Having an ASD child exacerbates any feelings of impotence I have around parenting. I cannot do much to help my son. He constantly makes me tap into emotions and feelings I do not like to explore; powerlessness, fear, sadness, anger even sometimes a dislike for my parenting abilities and his difficulties and moods. All of these emotions harbour a lot of anger in me. I know I need to move these feelings of anger, but I am not sure how to do this. What are we supposed to do with anger? When we are sad we cry, when we are frustrated we scream, when we are happy we smile. I keep my anger close to my heart and this exhausts me.

I may not have learnt skills yet on how to handle my son during his ASD crises. Also, I may not have learnt ways to bond with my son on a “normal level”. I do know how much we love each other and we have a very special connection. I can only surmise that as he gets older, we will establish a more common ground or at least hope we do, and that with maturity his moods and expression of his feelings, desires, needs and wants improve.
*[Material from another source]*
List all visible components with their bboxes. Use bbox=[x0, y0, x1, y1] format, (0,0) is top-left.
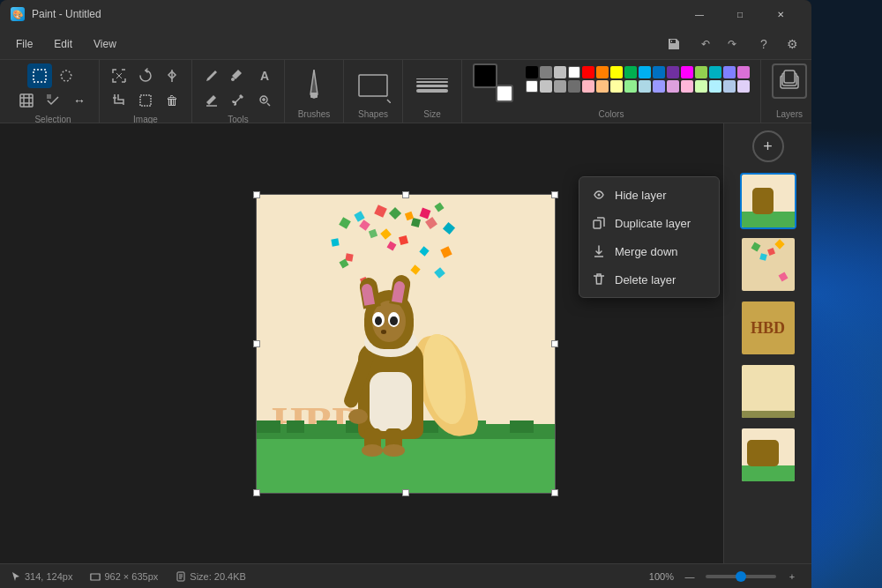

On the other hand I know that I need to feel the anger. I can express anger about his condition. I can say I am so angry about his behaviour in an instance or even that I am angry with him. I can say I do not like him in a certain instances. For some reason though I feel traitorous saying these sorts of things about my special needs son. I know there are times that we do not like our children or they disappoint us. This does not mean we love them any less, but acknowledging this feeling with a child that has a congenital condition feels very cruel and heartless. I also know that keeping these feelings in, is really no good for me. I need to feel them and move them. I have only recently started feeling the sadness, feeling the anger is however more challenging.

I know that dealing with his anger, my anger, his moods, our diminished ability to forge a normal relationship, our lack of attention sharing and his lack of empathy – would all be so much easier if I could relax and accept the situation for what it is – if I could have faith that he will grow in time and give him the benefit of the doubt.

We do not live in a world of theory, and when I am in a positive space this is easier. When I am in a negative space, I do not feel as upbeat or insightful as usual. This is normal and extremely common when parenting a special needs child. Just as my son’s mood will improve, so will mine. I am a person who usually gets her motivation internally and am not particularly affected by my external environment. It is a novel experience for me that my children, and especially my ASD son’s issues, can have such a profound impact on me.

In closing a few words from Dr Seuss:

“ And when you’re in a slump
you’re not in for much fun
unslumping yourself is not easily done.”